Given that the area of T is $2k + 4$ , show that k satisfies the equation ${k^4} - 6{k^2} + 8 = 0$ .

(i) substitute into gradient $= \frac{{{y_1} - {y_2}}}{{{x_1} - {x_2}}}$     (M1)

e.g. $\frac{{f(a) - 0}}{{a - \frac{2}{3}}}$

substituting $f(a) = {a^3}$

e.g. $\frac{{{a^3} - 0}}{{a - \frac{2}{3}}}$     A1

gradient $\frac{{{a^3}}}{{a - \frac{2}{3}}}$     AG     N0

(ii) correct answer     A1     N1

e.g. $3{a^2}$ , $f'(a) = 3$ , $f'(a) = \frac{{{a^3}}}{{a - \frac{2}{3}}}$

(iii) METHOD 1

evidence of approach     (M1)

e.g. $f'(a) = {\rm{gradient}}$ , $3{a^2} = \frac{{{a^3}}}{{a - \frac{2}{3}}}$

simplify     A1

e.g. $3{a^2}\left( {a - \frac{2}{3}} \right) = {a^3}$

rearrange     A1

e.g. $3{a^3} - 2{a^2} = {a^3}$

evidence of solving     A1

e.g. $2{a^3} - 2{a^2} = 2{a^2}(a - 1) = 0$

$a = 1$     AG     N0

METHOD 2

gradient RQ $= \frac{{ - 8}}{{ - 2 - \frac{2}{3}}}$     A1

simplify     A1

e.g. $\frac{{ - 8}}{{ - \frac{8}{3}}},3$

evidence of approach     (M1)

e.g. $f'(a) = {\rm{gradient}}$ , $3{a^2} = \frac{{ - 8}}{{ - 2 - \frac{2}{3}}}$ , $\frac{{{a^3}}}{{a - \frac{2}{3}}} = 3$

simplify     A1

e.g. $3{a^2} = 3$ , ${a^2} = 1$

$a = 1$     AG     N0

[7 marks]

approach to find area of T involving subtraction and integrals    (M1)

e.g. $\int {f - (3x - 2){\rm{d}}x}$ , $\int_{ - 2}^k {(3x - 2) - \int_{ - 2}^k {{x^3}} }$ , $\int {({x^3} - 3x + 2)}$

correct integration with correct signs     A1A1A1

e.g. $\frac{1}{4}{x^4} - \frac{3}{2}{x^2} + 2x$ , $\frac{3}{2}{x^2} - 2x - \frac{1}{4}{x^4}$

correct limits $- 2$ and k (seen anywhere)     A1

e.g. $\int_{ - 2}^k {({x^3} - 3x + 2){\rm{d}}x}$ , $\left[ {\frac{1}{4}{x^4} - \frac{3}{2}{x^2} + 2x} \right]_{ - 2}^k$

attempt to substitute k and $- 2$     (M1)

correct substitution into their integral if 2 or more terms     A1

e.g. $\left( {\frac{1}{4}{k^4} - \frac{3}{2}{k^2} + 2k} \right) - (4 - 6 - 4)$

setting their integral expression equal to $2k + 4$ (seen anywhere)     (M1)

simplifying     A1

e.g. $\frac{1}{4}{k^4} - \frac{3}{2}{k^2} + 2 = 0$

${k^4} - 6{k^2} + 8 = 0$     AG     N0

[9 marks]

Part (a) seemed to be well-understood by many candidates, and most were able to earn at least partial marks here.
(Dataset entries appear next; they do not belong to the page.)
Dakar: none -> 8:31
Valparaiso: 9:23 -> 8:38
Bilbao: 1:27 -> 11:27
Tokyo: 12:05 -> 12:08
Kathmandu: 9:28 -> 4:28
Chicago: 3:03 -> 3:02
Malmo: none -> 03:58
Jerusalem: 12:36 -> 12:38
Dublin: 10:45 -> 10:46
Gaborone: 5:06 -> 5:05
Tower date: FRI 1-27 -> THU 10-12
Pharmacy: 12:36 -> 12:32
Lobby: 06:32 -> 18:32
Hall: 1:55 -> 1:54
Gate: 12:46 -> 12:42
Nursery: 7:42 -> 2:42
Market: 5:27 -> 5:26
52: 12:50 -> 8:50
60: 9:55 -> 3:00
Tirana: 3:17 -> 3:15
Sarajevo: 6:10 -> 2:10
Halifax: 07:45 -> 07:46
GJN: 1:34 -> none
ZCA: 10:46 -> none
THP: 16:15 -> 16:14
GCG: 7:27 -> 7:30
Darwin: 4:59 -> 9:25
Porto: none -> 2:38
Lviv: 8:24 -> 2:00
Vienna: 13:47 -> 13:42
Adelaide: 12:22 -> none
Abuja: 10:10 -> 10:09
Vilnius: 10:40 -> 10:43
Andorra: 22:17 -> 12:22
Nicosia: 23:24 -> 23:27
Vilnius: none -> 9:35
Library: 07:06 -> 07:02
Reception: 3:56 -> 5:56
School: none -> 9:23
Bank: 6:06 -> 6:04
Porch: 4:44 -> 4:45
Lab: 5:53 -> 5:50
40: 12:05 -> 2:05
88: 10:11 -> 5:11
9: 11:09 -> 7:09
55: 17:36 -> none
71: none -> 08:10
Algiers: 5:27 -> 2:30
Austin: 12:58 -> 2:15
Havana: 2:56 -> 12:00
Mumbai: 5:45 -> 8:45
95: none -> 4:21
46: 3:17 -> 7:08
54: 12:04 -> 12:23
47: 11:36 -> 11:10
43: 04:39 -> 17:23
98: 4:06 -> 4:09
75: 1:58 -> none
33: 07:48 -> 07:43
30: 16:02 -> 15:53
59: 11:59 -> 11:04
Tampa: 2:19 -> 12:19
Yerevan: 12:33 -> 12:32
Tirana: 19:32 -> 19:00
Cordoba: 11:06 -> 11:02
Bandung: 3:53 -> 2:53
Part (ai) was a "show that" question, and unfortunately there were some candidates who did not show how they arrived at the given expression.

In part (b), the concept seemed to be well-understood. Most candidates saw the necessity of using definite integrals and subtracting the two functions, and the integration was generally done correctly. However, there were a number of algebraic and arithmetic errors which prevented candidates from correctly showing the desired final result.